Mas minha reflexão não vai por aí, pois não me refiro ao objeto da fé, mas à disposição de exercê-la, de percebê-la viva em nós após uma boa descarga de adrenalina. Inevitável constatar que o hormônio está presente nas marcantes situações da nossa vida. Momentos de emoção, risco, expectativa, ansiedade, nos mais diferentes contextos, são classificados como momentos "de adrenalina."

Imagino o alpinista que, após vencer as alturas e chega ao pico do monte, olha soberano para o mundo abaixo e ao redor, seguro e orgulhoso do feito, e sente-se um pouco à imagem e semelhança de Deus. Assim como o jogador de futebol que dribla o time inteiro e carimba um golaço, sentindo-se, ainda que por um instante, um pouco acima dos mortais colegas de profissão. A fé que alarga os limites e os horizontes, que mostra às testemunhas e aos protagonistas que algo além é possível.

Porém pode ser com coisas mais simples. Me vejo correndo no Aterro do Flamengo por apenas dez minutos num bom ritmo, após uma noite mal dormida e um dia arrastado. E me sinto (verbo arriscado para se usar numa conversa sobre fé...) com maior liberdade de crer - não no sentido sociológico, mas no mais pueril possível. "Apesar dos apesares, creio. Então oro, e renovo a esperança, contra todas as circunstâncias". Volto a querer crer de maneira intensa, e a adrenalina é o resultado laboratorial do exame físico que testou, sem querer, minha fé. E revelou sua ilimitação.
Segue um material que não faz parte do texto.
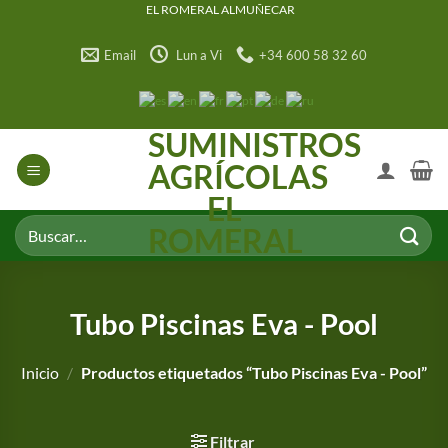
Saltar
EL ROMERAL ALMUÑECAR
al
Email
Lun a Vi
+34 600 58 32 60
contenido
SUMINISTROS
AGRÍCOLAS
EL
Buscar
ROMERAL
por:
Tubo Piscinas Eva - Pool
Inicio
/
Productos etiquetados “Tubo Piscinas Eva - Pool”
Filtrar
"Ora, a fé é a certeza de coisas que se esperam, a convicção de fatos que não se vêem". A definição bíblica sobre a fé poderia se aplicar, em certa medida, à adrenalina. Ela está em mim, tenho certeza disso após uma bela corrida, convictamente, mesmo sem vê-la. Coerentemente, a experiência é marcante, assim como a possibilidade de crer, sem medo de me extenuar.

3 comentários:

Pedro disse...

Interessante... nunca tinha pensado por aí. É fato q circunstâncias externas influenciam a nossa disposição p/ exercer (ou manifestar) a fé. Todos já ouviram que é na tristeza q nos achegamos mais a Deus. E tb já sentimos, qdo em grande alegria por algo q reconhecemos vir das mãos de Deus, uma gratidão tão avassaladora que quer explodir em louvor. Acho q dá p/ acrescentar a adrenalina na lista.
Muito bom o texto, cara!
Abração

aureliano22 disse...

Vai Rocky Balboa. Sobe as escadarias da fé...
Crente Amplexo

Marcos André Lessa disse...

Rapaz, tenho me sentido muito, mas muito Rocky Balboa da fé... Abs!